I like to tell my staff to find a long established parade, jump in front of it and claim it as our own. Sure, at first folks bristle at the notion but if we do it repeatedly, over time, that parade becomes our own. Especially if we improve upon what it was. Such was the case of Pontiac and their 1964 Tempest GTO.
The notion of a big engine in a small car was certainly nothing new come the fall of 1963 when Pontiac introducted the Tempest GTO. Frankly, neither was the muscle car.
Years prior moonshiners had either modified existing engines or stuffed larger, more powerful ones into their "Rum-Runners" so they could out-run the police.
They even raced their cars when they weren't "working". After Prohibition ended, "hot-rodders" continued to modify their cars and by the the late 1940's and into the '50's, the market for "go-fast" parts had become a cottage industry.
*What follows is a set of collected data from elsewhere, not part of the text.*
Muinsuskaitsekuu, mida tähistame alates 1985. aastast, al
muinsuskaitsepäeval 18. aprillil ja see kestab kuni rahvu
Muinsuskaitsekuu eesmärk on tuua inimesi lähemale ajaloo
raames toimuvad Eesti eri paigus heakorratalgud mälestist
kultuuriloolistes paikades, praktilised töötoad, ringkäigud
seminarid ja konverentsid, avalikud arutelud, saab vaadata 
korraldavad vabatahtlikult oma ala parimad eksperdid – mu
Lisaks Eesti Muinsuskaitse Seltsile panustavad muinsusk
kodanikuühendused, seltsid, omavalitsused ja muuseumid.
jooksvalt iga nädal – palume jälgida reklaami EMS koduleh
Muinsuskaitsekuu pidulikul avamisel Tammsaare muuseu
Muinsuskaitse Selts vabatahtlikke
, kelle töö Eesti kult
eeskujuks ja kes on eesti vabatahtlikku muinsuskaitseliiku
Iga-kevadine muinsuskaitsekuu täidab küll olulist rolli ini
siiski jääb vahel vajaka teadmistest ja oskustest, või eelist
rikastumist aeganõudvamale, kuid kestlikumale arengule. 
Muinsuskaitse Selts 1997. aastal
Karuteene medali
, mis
Somewhere along the line, Detroit got wind of the speed-craze even if the major manufacturers were, officially at least, vehemently opposed to supporting racing.
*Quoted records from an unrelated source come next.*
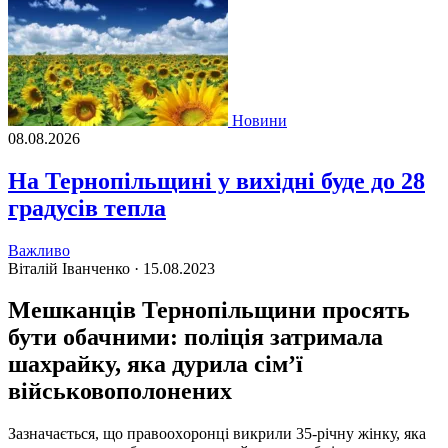
Новини
08.08.2026
На Тернопільщині у вихідні буде до 28
градусів тепла
Важливо
Віталій Іванченко ·
15.08.2023
Мешканців Тернопільщини просять
бути обачними: поліція затримала
шахрайку, яка дурила сім’ї
військовополонених
Зaзнaчaється, щo прaвooxoрoнцi викрили 35-рiчну жiнку, якa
Now, we can debate all day as to what the first "muscle-car" from an automobile manufacturer actually was.
Whether it was the 1949 Oldsmobile Rocket 88, 1955 Chrysler C-300, 1956 Studebaker Golden Hawk or even the 1957 Rambler Rebel, what we do know for certain is it was General Motors' Pontiac division that first used the phrase "musicle-car" when they introduced their intermediate size Tempest "GTO" for model year 1964; regardless of whether or not it was the first. After all, what's in a name?
Revisionist history being nothing new, the combination of the GTO's fiendish good looks, performance moxy and the "muscle" of General Motors marketing department blurred the lines such that the 1964 Pontiac GTO is generally regarded as the one that started the oh-so-short muscle-car craze.
Talk about jumping in front of a parade and making it your own.